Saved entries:
-- Opening Marker --

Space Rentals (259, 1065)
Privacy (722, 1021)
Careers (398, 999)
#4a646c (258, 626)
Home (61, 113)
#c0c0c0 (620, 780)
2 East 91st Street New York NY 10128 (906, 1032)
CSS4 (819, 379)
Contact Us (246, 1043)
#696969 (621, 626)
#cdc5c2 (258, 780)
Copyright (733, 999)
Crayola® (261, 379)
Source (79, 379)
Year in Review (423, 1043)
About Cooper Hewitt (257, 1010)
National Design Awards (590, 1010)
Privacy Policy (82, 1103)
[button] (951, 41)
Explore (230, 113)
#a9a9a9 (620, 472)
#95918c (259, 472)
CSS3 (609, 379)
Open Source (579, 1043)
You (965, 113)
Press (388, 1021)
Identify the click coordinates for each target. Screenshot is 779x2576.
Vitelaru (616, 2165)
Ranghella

-- Closing Marker --

WHAT THIS TASK INVOLVES -
An exact copy is needed of the lines from the one containing "Copyright (733, 999)" through the end of the records.

REPLY TO THE TASK -
Copyright (733, 999)
Crayola® (261, 379)
Source (79, 379)
Year in Review (423, 1043)
About Cooper Hewitt (257, 1010)
National Design Awards (590, 1010)
Privacy Policy (82, 1103)
[button] (951, 41)
Explore (230, 113)
#a9a9a9 (620, 472)
#95918c (259, 472)
CSS3 (609, 379)
Open Source (579, 1043)
You (965, 113)
Press (388, 1021)
Identify the click coordinates for each target. Screenshot is 779x2576.
Vitelaru (616, 2165)
Ranghella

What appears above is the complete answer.